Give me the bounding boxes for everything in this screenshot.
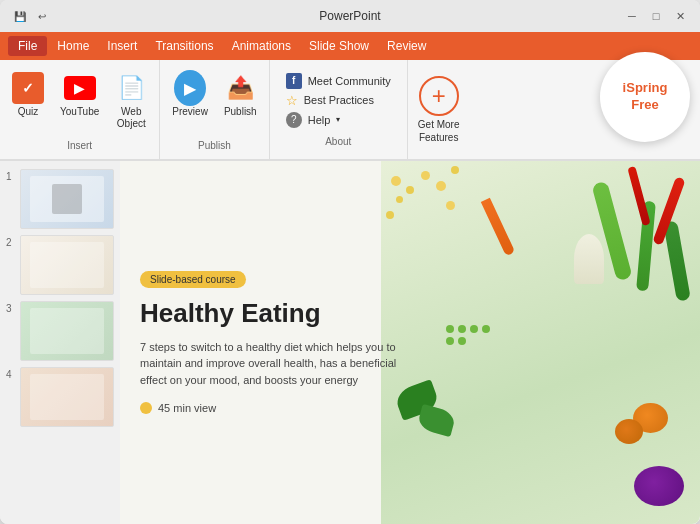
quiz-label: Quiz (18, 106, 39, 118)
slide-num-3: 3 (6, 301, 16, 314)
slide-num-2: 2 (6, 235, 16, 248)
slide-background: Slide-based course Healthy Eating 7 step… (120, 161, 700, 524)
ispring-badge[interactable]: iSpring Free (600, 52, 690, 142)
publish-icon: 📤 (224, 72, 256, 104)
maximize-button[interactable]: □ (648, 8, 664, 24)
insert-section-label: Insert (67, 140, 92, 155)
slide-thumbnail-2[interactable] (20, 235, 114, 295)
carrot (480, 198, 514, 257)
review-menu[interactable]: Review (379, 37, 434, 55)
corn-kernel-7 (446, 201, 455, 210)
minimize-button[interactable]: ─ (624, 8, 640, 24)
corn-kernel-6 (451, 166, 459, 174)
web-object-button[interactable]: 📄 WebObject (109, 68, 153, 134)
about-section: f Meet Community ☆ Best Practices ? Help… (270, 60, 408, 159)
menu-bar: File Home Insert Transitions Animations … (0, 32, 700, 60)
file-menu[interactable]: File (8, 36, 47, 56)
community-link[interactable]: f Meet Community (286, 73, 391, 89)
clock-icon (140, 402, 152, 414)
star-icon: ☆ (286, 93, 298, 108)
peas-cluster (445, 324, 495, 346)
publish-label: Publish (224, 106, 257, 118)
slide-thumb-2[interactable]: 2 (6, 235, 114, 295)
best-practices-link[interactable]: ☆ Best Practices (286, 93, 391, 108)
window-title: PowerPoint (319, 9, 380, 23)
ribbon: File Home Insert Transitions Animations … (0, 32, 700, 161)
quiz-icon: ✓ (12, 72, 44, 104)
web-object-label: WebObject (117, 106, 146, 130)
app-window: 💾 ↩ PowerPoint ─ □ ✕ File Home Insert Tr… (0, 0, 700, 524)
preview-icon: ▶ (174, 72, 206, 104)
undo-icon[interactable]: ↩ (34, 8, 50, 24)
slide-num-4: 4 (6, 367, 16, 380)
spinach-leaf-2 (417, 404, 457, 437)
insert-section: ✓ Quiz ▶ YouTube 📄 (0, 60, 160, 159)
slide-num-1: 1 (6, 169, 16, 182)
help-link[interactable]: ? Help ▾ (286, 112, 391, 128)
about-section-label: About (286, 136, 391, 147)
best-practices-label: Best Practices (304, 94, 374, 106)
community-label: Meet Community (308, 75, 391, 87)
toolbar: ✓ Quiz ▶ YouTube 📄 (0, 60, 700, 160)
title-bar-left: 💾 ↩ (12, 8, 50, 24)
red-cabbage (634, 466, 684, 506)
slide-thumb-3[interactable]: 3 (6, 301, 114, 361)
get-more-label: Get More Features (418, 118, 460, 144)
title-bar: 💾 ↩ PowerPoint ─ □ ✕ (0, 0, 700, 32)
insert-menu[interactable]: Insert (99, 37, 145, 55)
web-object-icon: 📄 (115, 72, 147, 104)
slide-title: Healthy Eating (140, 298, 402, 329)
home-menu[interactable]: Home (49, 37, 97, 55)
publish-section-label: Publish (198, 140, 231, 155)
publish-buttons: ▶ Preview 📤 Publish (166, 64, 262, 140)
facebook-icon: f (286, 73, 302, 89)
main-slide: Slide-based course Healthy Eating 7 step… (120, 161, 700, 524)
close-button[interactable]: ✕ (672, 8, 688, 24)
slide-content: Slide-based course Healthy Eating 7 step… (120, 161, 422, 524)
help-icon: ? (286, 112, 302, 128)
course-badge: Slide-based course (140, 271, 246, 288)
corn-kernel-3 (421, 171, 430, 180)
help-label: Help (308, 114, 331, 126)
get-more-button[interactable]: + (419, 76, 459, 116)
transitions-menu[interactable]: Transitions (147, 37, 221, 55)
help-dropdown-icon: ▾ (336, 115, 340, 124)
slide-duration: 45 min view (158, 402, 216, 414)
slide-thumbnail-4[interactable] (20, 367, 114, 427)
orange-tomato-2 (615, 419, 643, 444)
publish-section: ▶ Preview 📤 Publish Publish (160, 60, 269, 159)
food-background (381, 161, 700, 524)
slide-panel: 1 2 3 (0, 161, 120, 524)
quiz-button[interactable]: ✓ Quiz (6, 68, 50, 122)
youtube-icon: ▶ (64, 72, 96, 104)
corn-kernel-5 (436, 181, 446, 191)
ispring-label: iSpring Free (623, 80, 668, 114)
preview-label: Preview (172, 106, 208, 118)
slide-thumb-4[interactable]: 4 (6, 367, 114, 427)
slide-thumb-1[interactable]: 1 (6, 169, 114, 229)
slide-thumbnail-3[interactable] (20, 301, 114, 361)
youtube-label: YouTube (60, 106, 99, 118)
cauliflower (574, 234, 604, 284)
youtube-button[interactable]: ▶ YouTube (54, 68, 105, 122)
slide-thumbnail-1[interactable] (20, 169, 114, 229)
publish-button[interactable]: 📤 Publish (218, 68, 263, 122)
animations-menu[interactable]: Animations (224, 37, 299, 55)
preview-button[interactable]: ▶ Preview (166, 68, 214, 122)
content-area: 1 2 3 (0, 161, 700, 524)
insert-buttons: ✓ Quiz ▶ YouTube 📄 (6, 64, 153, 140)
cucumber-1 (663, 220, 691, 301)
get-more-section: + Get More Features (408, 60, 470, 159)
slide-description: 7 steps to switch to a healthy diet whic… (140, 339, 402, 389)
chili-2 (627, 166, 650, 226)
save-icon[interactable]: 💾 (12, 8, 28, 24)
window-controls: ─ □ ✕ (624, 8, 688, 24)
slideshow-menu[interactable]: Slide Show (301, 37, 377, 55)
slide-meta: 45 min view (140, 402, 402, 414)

───

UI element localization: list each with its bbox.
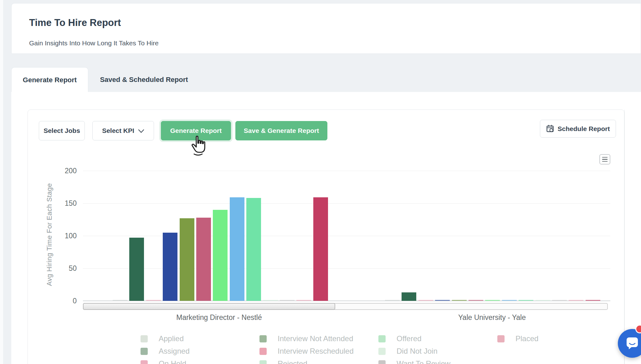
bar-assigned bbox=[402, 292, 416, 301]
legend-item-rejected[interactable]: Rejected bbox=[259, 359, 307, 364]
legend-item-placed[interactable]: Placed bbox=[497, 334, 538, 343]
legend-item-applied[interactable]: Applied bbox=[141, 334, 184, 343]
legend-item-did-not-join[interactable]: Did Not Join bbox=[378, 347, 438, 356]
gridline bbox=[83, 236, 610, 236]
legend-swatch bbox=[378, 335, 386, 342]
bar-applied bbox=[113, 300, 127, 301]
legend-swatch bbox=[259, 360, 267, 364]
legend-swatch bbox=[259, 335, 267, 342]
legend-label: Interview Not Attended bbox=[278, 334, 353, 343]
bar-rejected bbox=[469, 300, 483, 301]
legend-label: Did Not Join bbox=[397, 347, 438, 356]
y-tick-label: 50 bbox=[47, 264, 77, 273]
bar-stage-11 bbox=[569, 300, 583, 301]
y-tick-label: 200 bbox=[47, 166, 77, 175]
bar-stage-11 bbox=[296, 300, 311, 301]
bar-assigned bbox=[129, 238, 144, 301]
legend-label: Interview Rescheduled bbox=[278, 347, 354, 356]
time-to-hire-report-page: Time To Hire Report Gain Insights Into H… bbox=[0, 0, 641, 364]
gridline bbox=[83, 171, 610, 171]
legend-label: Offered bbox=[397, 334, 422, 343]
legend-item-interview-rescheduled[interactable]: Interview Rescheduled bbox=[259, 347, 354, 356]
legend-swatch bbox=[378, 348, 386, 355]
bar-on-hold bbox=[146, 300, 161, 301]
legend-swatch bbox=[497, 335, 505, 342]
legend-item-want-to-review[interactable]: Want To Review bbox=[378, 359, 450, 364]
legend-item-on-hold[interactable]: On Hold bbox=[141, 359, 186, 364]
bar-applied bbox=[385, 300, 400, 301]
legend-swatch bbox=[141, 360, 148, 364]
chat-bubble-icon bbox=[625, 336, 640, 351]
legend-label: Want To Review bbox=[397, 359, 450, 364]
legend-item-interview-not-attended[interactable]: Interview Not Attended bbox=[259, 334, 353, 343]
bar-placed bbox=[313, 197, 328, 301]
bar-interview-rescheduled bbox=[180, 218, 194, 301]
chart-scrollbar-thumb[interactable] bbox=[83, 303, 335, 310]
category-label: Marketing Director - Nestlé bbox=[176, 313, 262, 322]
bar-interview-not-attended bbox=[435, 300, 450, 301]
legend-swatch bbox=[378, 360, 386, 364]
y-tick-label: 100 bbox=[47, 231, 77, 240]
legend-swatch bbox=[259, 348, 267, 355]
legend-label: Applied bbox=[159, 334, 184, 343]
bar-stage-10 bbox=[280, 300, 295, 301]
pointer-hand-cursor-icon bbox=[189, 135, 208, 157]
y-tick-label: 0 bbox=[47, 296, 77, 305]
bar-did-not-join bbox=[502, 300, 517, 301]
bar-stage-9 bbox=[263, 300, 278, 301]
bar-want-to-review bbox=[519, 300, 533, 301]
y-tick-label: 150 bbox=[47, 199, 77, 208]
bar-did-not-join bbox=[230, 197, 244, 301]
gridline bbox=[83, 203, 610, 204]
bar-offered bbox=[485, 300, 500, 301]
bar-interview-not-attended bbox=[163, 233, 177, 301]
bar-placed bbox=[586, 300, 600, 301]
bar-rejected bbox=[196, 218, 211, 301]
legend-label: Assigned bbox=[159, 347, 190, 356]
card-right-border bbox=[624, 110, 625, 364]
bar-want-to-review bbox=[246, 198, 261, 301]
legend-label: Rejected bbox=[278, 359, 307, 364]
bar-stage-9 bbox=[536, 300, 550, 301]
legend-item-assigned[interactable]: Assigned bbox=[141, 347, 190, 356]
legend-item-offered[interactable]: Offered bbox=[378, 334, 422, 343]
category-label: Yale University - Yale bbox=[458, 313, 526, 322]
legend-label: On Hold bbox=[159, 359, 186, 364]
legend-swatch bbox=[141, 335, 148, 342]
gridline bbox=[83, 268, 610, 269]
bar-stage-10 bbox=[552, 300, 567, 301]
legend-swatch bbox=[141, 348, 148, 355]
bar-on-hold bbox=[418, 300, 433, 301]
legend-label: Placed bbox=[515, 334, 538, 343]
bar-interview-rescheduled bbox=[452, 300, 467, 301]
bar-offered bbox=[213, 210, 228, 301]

───

YOUR ASSIGNMENT: Please say how many lines in the records above contain the word "about". Give the number alone.

PROBLEM SOLUTION: 2